> _Your instructions_:
In the records that follow, locate every line with "round" and extract it.

(Extracted page text data)
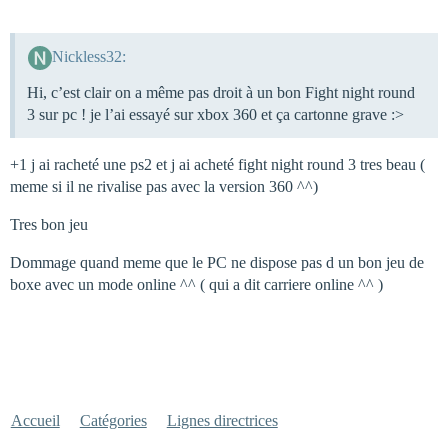
Nickless32:
Hi, c’est clair on a même pas droit à un bon Fight night round
3 sur pc ! je l’ai essayé sur xbox 360 et ça cartonne grave :>
+1 j ai racheté une ps2 et j ai acheté fight night round 3 tres beau (
meme si il ne rivalise pas avec la version 360 ^^)
Tres bon jeu
Dommage quand meme que le PC ne dispose pas d un bon jeu de
boxe avec un mode online ^^ ( qui a dit carriere online ^^ )
Accueil
Catégories
Lignes directrices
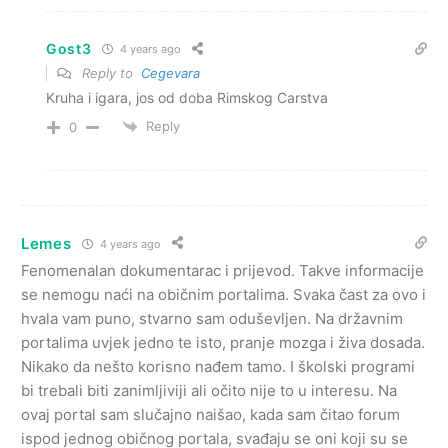
Gost3
4 years ago
Reply to
Cegevara
Kruha i igara, jos od doba Rimskog Carstva
Reply
0
Lemes
4 years ago
Fenomenalan dokumentarac i prijevod. Takve informacije
se nemogu naći na običnim portalima. Svaka čast za ovo i
hvala vam puno, stvarno sam oduševljen. Na državnim
portalima uvjek jedno te isto, pranje mozga i živa dosada.
Nikako da nešto korisno nađem tamo. I školski programi
bi trebali biti zanimljiviji ali očito nije to u interesu. Na
ovaj portal sam slučajno naišao, kada sam čitao forum
ispod jednog običnog portala, svađaju se oni koji su se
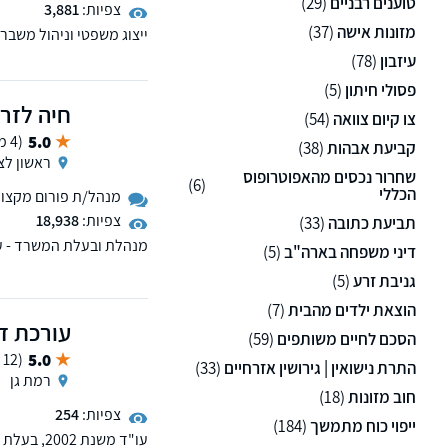
טוענים רבניים
(29)
צפיות:
3,881
מזונות אישה
(37)
ייצוג משפטי וניהול משב
עיזבון
(78)
פסולי חיתון
(5)
חיה לזר נ
צו קיום צוואה
(54)
5.0
(4 ממליצים)
קביעת אבהות
(38)
ראשון לצי
שחרור נכסים מהאפוטרופוס
(6)
הכללי
מנהל/ת פורום מקצועי 
צפיות:
18,938
תביעת כתובה
(33)
דיני משפחה בארה"ב
(5)
ניסיון בדיני משפחה. בעל
גניבת זרע
(5)
הוצאת ילדים מהבית
(7)
עורכת ד
הסכם לחיים משותפים
(59)
5.0
(12 ממליצים)
התרת נישואין | גירושין אזרחיים
(33)
רמת גן
חוב מזונות
(18)
צפיות:
254
ייפוי כוח מתמשך
(184)
עו"ד משנת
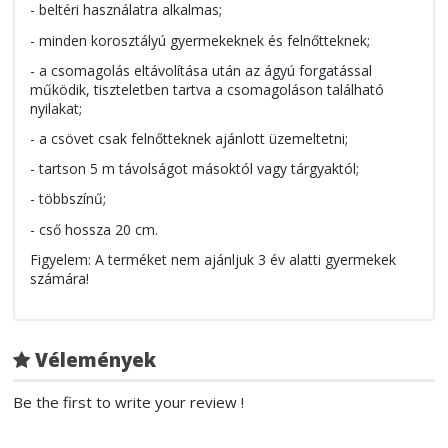
- beltéri használatra alkalmas;
- minden korosztályú gyermekeknek és felnőtteknek;
- a csomagolás eltávolítása után az ágyú forgatással
működik, tiszteletben tartva a csomagoláson található
nyilakat;
- a csövet csak felnőtteknek ajánlott üzemeltetni;
- tartson 5 m távolságot másoktól vagy tárgyaktól;
- többszínű;
- cső hossza 20 cm.
Figyelem: A terméket nem ajánljuk 3 év alatti gyermekek
számára!
Vélemények
Be the first to write your review !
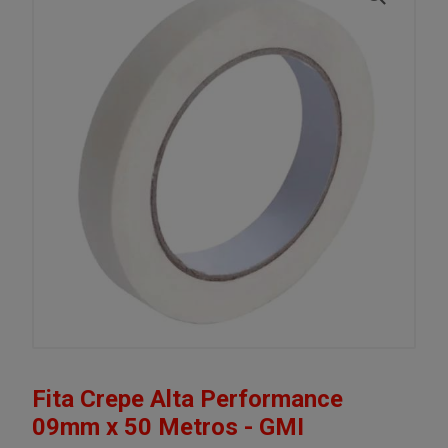
Fita Crepe Alta Performance
09mm x 50 Metros - GMI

> _Problem solution_:
Hi, c’est clair on a même pas droit à un bon Fight night round
+1 j ai racheté une ps2 et j ai acheté fight night round 3 tres beau (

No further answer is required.